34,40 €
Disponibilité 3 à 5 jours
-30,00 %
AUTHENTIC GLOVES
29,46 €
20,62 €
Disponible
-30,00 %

============================================================

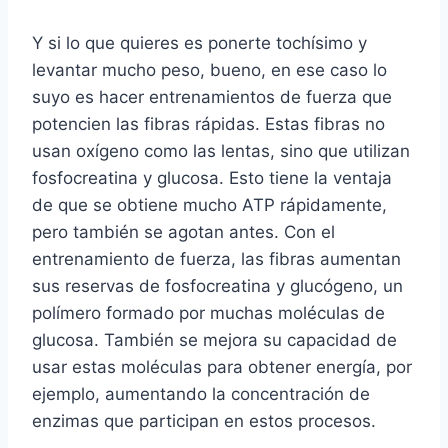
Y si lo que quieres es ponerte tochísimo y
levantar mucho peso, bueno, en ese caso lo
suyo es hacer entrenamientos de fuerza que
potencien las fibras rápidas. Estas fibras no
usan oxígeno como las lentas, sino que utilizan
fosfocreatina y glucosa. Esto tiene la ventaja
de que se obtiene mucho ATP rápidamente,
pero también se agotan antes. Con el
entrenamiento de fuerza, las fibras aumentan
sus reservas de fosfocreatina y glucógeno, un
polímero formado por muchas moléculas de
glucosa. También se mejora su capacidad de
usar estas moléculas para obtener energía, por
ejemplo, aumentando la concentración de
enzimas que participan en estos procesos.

============================================================

- TASK STATEMENT:
Taking the entries above, write out exactly each line from the one holding "polímero formado por muchas moléculas de" to the one holding "enzimas que participan en estos procesos.", both included, and stop there.

- FINISHED TASK:
polímero formado por muchas moléculas de
glucosa. También se mejora su capacidad de
usar estas moléculas para obtener energía, por
ejemplo, aumentando la concentración de
enzimas que participan en estos procesos.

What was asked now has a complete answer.